There were a couple parts of the book that were way too over the top for my tastes, total shock value that didn’t really add to the story. It involves some German officers that don’t even play a proper roll in the narrative beyond the shock. “Hey! This is gross and evil! These people are really bad! Told you so!” That’s all I really got out of it and it seemed a bit cheap. I’m sure when you get to it, you’ll know exactly what I’m talking about. If it was integrated into the plot more than it was, I don’t think it would have bothered me a bit. In the end, it wasn’t a pattern that reared its head again and again in the book so I wrote off the incident as a zombie book trope and moved on. Zombie books aren’t something I read tons off so I’m not that versed in their conventions.

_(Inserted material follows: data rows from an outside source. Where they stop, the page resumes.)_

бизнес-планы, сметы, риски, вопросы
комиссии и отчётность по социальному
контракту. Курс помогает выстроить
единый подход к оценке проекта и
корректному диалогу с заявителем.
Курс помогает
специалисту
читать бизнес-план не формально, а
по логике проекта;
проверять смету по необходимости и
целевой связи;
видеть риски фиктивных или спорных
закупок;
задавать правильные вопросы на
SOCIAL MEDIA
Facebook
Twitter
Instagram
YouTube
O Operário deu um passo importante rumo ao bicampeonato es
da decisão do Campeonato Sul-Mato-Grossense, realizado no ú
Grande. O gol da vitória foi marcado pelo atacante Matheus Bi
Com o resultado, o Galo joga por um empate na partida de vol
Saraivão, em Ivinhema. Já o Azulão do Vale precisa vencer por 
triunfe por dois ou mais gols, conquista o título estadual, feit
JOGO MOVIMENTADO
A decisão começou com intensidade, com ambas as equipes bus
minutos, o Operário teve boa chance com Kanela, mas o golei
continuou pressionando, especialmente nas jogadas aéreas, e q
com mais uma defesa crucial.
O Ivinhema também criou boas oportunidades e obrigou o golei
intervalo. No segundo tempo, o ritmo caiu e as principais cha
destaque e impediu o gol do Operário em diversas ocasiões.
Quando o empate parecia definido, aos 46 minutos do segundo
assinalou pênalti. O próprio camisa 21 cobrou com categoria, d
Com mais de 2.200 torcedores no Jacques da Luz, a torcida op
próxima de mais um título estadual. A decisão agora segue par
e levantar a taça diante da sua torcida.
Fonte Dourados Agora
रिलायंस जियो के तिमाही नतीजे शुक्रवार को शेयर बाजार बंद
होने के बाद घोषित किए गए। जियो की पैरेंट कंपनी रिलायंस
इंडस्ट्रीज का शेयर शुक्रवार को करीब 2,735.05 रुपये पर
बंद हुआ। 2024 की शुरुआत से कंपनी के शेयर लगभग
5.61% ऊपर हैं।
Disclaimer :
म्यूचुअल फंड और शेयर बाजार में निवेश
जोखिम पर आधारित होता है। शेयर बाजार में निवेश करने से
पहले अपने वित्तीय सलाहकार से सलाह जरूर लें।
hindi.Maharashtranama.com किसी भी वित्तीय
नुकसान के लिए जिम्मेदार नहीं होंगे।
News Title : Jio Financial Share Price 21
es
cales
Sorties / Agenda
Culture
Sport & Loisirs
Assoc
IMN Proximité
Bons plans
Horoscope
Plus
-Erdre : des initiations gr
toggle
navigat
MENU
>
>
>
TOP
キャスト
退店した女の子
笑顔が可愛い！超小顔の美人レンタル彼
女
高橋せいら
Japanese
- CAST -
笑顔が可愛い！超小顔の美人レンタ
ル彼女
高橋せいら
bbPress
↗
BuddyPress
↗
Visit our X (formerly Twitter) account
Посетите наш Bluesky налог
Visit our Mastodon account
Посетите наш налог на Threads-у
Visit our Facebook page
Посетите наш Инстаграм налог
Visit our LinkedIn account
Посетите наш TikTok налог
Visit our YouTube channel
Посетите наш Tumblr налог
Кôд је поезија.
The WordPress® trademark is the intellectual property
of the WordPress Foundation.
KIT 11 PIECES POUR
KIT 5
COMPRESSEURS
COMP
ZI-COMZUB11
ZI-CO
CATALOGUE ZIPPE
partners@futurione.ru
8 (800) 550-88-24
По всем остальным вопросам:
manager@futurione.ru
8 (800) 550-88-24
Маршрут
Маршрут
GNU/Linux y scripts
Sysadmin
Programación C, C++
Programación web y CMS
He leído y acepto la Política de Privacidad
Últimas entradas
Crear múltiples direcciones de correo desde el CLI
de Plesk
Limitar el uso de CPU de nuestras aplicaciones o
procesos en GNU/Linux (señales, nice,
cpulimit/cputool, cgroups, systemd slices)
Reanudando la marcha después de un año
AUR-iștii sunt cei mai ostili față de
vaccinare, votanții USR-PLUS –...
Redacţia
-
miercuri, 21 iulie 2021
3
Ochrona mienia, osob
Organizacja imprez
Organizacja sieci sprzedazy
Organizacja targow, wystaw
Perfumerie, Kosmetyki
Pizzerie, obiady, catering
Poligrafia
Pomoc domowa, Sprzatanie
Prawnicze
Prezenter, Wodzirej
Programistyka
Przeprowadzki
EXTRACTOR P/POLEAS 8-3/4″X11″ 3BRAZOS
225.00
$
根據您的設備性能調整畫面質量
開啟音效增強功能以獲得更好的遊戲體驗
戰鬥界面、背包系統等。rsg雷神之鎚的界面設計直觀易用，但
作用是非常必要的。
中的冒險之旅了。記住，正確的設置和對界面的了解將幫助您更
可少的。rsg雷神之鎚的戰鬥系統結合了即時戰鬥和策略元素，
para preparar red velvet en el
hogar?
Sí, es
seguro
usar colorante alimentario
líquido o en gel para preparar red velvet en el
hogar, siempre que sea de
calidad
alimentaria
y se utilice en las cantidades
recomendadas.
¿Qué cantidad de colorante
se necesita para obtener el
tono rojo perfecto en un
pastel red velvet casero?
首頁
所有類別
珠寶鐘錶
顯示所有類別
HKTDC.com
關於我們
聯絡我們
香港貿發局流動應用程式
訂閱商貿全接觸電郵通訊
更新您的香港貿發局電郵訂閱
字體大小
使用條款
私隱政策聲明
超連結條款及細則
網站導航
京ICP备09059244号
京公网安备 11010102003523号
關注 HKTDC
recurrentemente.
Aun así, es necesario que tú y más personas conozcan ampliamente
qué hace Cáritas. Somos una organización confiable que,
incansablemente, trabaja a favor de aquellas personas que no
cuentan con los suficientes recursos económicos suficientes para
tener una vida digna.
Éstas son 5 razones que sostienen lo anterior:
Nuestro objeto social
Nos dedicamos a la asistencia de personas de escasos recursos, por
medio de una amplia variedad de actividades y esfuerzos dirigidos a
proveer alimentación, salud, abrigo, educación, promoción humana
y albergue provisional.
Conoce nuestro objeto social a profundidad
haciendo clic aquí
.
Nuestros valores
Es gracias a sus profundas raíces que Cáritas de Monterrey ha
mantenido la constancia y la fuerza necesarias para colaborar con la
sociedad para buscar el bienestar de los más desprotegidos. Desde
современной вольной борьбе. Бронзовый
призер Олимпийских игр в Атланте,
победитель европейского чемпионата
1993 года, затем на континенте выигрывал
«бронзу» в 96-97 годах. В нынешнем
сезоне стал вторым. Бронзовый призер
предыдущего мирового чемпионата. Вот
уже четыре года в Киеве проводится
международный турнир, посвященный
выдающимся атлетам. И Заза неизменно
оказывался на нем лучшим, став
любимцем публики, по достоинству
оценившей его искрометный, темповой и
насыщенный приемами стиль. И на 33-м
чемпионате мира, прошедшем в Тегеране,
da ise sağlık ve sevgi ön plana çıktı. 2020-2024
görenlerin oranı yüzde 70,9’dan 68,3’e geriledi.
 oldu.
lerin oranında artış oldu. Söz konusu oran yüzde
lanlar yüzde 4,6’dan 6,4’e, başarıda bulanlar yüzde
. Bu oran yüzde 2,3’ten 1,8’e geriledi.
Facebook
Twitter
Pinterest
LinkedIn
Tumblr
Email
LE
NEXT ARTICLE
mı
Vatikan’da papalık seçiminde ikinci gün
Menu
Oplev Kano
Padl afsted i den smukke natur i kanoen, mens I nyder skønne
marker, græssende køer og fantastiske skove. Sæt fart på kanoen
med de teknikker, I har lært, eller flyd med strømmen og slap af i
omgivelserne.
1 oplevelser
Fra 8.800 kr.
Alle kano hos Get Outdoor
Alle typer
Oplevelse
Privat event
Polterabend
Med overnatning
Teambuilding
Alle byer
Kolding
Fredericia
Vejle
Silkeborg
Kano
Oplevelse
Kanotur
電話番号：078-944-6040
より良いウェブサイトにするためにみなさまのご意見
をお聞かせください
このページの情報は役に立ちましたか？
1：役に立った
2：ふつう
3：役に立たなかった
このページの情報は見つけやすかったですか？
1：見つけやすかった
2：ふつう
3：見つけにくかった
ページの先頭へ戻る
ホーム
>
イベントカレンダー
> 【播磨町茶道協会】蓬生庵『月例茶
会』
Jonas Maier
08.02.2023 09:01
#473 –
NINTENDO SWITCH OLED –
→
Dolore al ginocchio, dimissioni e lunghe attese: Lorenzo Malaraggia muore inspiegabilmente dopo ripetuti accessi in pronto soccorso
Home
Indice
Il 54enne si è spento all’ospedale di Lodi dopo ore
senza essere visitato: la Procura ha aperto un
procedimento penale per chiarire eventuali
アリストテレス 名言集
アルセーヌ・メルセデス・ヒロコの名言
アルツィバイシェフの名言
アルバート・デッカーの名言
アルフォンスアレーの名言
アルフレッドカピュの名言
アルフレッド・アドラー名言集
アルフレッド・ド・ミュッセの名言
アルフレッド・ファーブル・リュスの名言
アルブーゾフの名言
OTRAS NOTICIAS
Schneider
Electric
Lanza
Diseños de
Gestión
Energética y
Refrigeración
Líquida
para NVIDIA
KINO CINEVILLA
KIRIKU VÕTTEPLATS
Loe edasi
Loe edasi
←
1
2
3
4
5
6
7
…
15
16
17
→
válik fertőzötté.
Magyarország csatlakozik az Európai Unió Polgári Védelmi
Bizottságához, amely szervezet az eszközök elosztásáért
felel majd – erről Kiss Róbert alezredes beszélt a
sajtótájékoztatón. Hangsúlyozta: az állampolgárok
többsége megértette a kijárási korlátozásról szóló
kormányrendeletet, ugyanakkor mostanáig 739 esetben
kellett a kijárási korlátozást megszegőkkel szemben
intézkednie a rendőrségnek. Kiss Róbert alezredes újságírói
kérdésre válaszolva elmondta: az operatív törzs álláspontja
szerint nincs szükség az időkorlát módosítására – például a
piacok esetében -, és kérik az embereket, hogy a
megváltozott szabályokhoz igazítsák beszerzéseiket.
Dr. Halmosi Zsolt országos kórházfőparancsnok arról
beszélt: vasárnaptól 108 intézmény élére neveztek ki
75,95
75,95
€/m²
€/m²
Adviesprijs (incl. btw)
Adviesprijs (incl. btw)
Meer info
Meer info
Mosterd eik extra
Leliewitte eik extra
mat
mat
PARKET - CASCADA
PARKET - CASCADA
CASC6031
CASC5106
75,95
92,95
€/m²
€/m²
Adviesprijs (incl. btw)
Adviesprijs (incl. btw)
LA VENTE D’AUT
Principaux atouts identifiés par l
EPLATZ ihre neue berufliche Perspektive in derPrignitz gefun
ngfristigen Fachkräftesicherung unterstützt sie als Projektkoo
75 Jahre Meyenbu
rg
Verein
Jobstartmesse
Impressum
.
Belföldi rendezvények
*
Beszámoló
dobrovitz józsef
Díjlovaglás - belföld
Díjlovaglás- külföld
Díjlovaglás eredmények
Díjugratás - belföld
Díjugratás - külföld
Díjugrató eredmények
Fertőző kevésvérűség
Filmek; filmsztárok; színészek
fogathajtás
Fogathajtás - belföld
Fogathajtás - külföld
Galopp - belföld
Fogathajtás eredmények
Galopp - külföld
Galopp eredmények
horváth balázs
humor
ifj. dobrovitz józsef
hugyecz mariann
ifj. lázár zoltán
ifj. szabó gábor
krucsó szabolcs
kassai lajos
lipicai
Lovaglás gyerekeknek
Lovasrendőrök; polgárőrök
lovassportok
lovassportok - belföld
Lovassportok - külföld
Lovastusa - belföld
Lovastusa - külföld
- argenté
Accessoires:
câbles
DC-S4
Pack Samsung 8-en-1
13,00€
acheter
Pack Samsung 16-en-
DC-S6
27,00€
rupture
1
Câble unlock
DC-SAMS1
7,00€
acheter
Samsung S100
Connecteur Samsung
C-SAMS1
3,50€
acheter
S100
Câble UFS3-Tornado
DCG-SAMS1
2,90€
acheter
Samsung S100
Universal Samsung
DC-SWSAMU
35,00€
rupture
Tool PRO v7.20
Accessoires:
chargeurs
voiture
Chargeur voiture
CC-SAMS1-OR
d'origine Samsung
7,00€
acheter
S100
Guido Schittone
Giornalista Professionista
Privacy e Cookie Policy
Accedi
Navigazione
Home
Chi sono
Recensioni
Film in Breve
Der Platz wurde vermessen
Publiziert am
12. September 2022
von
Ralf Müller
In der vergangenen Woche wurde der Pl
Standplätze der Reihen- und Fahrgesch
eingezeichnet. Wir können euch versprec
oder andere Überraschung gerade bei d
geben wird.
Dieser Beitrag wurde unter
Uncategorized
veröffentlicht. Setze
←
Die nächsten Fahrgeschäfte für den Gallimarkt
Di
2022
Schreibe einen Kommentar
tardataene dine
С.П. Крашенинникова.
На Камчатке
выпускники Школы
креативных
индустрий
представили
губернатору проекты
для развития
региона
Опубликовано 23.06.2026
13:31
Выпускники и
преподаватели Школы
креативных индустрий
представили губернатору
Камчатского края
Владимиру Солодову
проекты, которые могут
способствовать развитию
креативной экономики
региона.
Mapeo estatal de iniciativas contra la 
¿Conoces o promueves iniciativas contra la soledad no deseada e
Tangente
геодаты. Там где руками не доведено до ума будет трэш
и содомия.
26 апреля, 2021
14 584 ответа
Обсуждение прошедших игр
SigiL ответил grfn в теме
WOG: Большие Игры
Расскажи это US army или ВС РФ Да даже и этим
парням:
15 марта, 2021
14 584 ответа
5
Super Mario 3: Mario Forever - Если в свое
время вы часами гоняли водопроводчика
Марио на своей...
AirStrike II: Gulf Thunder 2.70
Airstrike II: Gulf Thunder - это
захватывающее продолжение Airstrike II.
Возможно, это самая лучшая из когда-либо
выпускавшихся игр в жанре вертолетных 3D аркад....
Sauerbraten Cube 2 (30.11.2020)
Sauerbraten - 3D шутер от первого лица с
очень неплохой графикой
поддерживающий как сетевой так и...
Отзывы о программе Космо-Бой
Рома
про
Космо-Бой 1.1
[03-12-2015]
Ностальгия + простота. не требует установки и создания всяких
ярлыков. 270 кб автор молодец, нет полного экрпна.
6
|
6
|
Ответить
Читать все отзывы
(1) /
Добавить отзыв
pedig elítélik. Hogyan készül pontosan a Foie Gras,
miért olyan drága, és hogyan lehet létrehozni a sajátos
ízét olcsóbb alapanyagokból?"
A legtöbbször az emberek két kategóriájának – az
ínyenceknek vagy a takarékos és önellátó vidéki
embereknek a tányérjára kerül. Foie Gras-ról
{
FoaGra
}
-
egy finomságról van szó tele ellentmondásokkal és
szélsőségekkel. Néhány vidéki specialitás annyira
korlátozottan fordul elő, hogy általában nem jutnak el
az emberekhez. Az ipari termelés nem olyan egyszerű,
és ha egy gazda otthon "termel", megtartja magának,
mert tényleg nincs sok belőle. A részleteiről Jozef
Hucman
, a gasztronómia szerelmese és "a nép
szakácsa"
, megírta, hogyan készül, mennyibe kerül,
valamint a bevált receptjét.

I liked the ending of the book but I disliked the epilogue. I know that Heroes is a Book One and as such, there has to be some prep for the next book. I would have much preferred to leave some open ended questions rather than dangling the bait right in front of our noses. I understand wanting to throw out Book Two’s hooks in the epilogue of Heroes but I think it would have served better as the prologue for Book Two leaving Heroes with a more satisfying ending. And the actual ending really was satisfying. The climax of the book is where the author mixes the alt history and the zombies together most effectively.
In the end, I would recommend this book. It’s flawed, but really, what isn’t? The flaws of Heroes don’t detract from its positives. The hardcore alt history guys and the mega zombie guys might not like this book as it keeps the tropes of each somewhat light. This is a genre mix that works very well together though, especially since it’s WWI when most of this type of thing gos for WWII instead.